Shin would eventually figure out that the night guard at the school had claimed all the credit for discovering the escape plan. When reporting to his superiors, he had not mentioned Shin’s role.
But on that morning in the underground prison, Shin understood nothing. He was a bewildered thirteen-year-old. The officer with four stars kept asking him about the whys, whens and hows of his family’s escape plan. Shin was unable to say anything coherent.
Finally, the officer pushed some papers across his desk.
‘In that case, bastard, read this and affix your thumbprint at the bottom.’
The document was a family rap sheet. It listed the names, ages and crimes of Shin’s father and of his father’s eleven brothers.
The eldest brother, Shin Tae Sub, was listed first. Next to his name was a date: 1951, the second year of the Korean War. On the same line, Shin saw his uncle’s crimes: disrup
tion of public peace, acts of brutality and defection to the South. The same offences were listed beside the name of Shin’s second oldest uncle.
It took Shin many months to understand what he had been allowed to see.
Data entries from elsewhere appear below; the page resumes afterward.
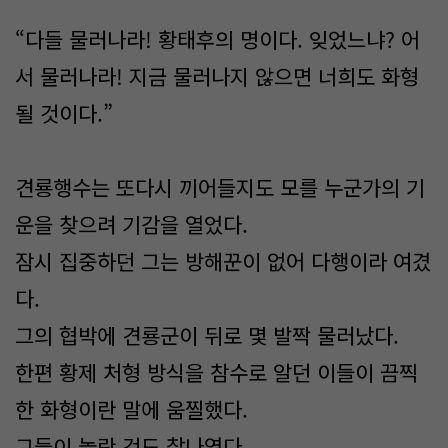
“다들 물러나라! 황태후의 명이다. 잊었느냐? 어
서 물러나라! 지금 물러나지 않으면 너희도 화형
될 것이다.”
견룡행수는 또다시 끼어들지도 모를 누군가의 기
운을 찾으려 기감을 열었다.
잠시 집중하던 그는 방해꾼이 없어 다행이라 여겼
다.
그의 협박에 견룡군이 뒤로 몇 발짝 물러났다.
한편 황제 처형 방식을 참수로 알던 이들이 끔찍
한 화형이란 말에 움찔했다.
그들이 놀란 것도 찰나였다.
The papers explained why his father’s family had been locked up in Camp 14.
The unforgivable crime Shin’s father had committed was being the brother of two young men who had fled south during a fratricidal war that razed much of the Korean Peninsula and divided hundreds of thousands of families. Shin’s unforgivable crime was being his father’s son. Shin’s father had never explained any of this.
His father later told Shin about the day in 1965 when the family was taken away by the security forces. Before dawn, they forced their way into a house owned by Shin’s grandfather in Mundok County in South Pyongan Province. It’s a fertile farming area located about thirty-five miles north of the capital, Pyongyang. ‘Pack your things,’ the armed men shouted. They did not explain why the family was being arrested or where they were going. At daybreak, a truck showed up for their belongings. The family travelled for an entire day (a distance of about forty-five miles on mountain roads) before arriving at Camp 14.
As ordered, Shin put his thumbprint on the document.
Guards blindfolded him again, led him out of the interrogation room and marched him down a corridor. When they pulled away the blindfold, Shin read the number seven on a cell door. Guards pushed him inside and tossed him a prison uniform.
‘Hey, son of a bitch, change into this.’
The uniform would have fitted a large adult. When Shin pulled it over his short, bony frame, he disappeared into what felt like a burlap sack.
Shin’s cell was a concrete square, barely large enough for him to lie down. It had a toilet in the corner and a sink with running water. The light bulb hanging from the ceiling was on when Shin entered the cell and it could not be turned off. Without windows, Shin could not distinguish night from day. There were two thin blankets on the floor. He was given nothing to eat and could not sleep.